Monday, 14 December 2015: 14:55
2009 (Moscone West)
Yingjuan Ma1, Christopher T Russell2, Andrew F Nagy3, Xiaohua Fang4, Yaxue Dong4, Gabor Toth3, Jasper S Halekas5, John E P Connerney6, Jared R Espley6, Paul R Mahaffy6, Mehdi Benna6, James P McFadden7, David L Mitchell7 and Bruce Martin Jakosky4, (1)University of California Los Angeles, Los Angeles, CA, United States, (2)University of California Los Angeles, IGPP/EPSS, Los Angeles, CA, United States, (3)University of Michigan Ann Arbor, Ann Arbor, MI, United States, (4)University of Colorado at Boulder, Boulder, CO, United States, (5)University of Iowa, Physics and Astronomy, Iowa City, IA, United States, (6)NASA Goddard Space Flight Center, Greenbelt, MD, United States, (7)University of California Berkeley, Berkeley, CA, United States
Abstract:
The Mars Atmosphere and Volatile Evolution mission (MAVEN), launched on November 18, 2013, is now in its primary science phase.
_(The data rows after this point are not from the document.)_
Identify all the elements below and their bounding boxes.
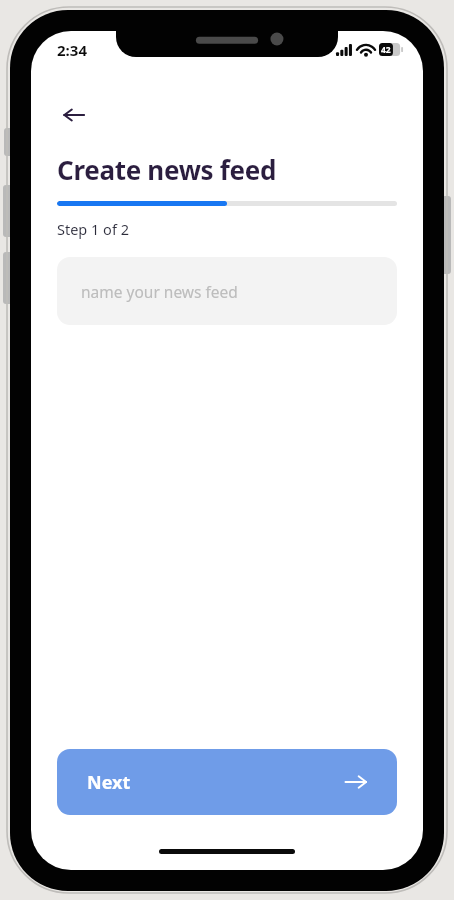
staticText: 42 (381, 44, 391, 56)
staticText: Next (87, 770, 131, 795)
staticText: Step 1 of 2 (57, 219, 129, 239)
staticText: Create news feed (57, 152, 277, 187)
button[interactable]: name your news feed (57, 257, 397, 325)
button[interactable]: Back (51, 92, 97, 138)
staticText: 2:34 (57, 40, 87, 60)
staticText: name your news feed (81, 281, 238, 302)
button[interactable]: Next (57, 749, 397, 815)
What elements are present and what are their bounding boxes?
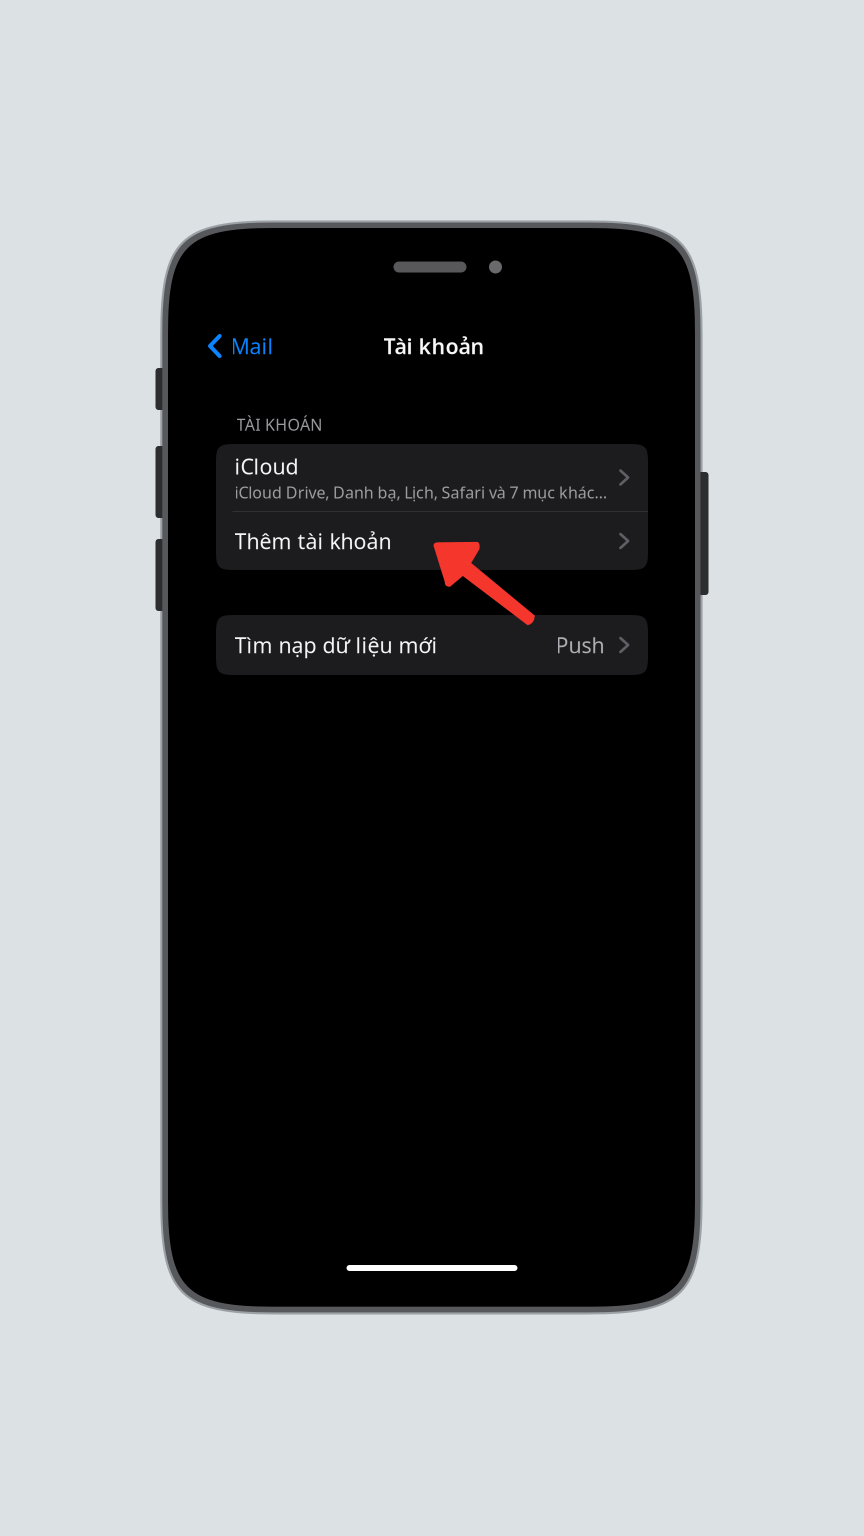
- button[interactable]: Thêm tài khoản: [216, 512, 648, 570]
- button[interactable]: Mail: [168, 322, 292, 370]
- staticText: Tài khoản: [384, 332, 484, 360]
- staticText: iCloud: [234, 452, 298, 480]
- staticText: Push: [556, 631, 605, 659]
- staticText: Tìm nạp dữ liệu mới: [234, 631, 438, 659]
- button[interactable]: Tìm nạp dữ liệu mới: [216, 615, 648, 675]
- staticText: TÀI KHOẢN: [236, 414, 322, 435]
- staticText: iCloud Drive, Danh bạ, Lịch, Safari và 7…: [234, 482, 608, 503]
- button[interactable]: iCloud: [216, 444, 648, 511]
- staticText: Mail: [231, 332, 274, 360]
- staticText: Thêm tài khoản: [234, 527, 392, 555]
The mission was designed to study the upper atmosphere, ionosphere, and magnetosphere of Mars, the response to solar and solar-wind input, and the ability of atmospheric molecules and atoms to escape to space. In this study, we use a time-dependent MHD model to interpret plasma observations made by MAVEN particle and field instruments. Detailed comparisons between the model and the relevant plasma observations from MAVEN are presented for an entire Mars rotation under relatively quiet solar wind conditions. Through comparison along MAVEN orbits, we find that the time-dependent multi-species single-fluid MHD model is able to reproduce the main features of the plasma environment around Mars. Using the model results, we find that photoionization beyond the terminator is the dominant ion source as compared with day-night transport in maintaining the nightside ionosphere. Model results also show that both the time-varying solar wind conditions and the continuously rotating crustal field work together to control the ion escape variation with time.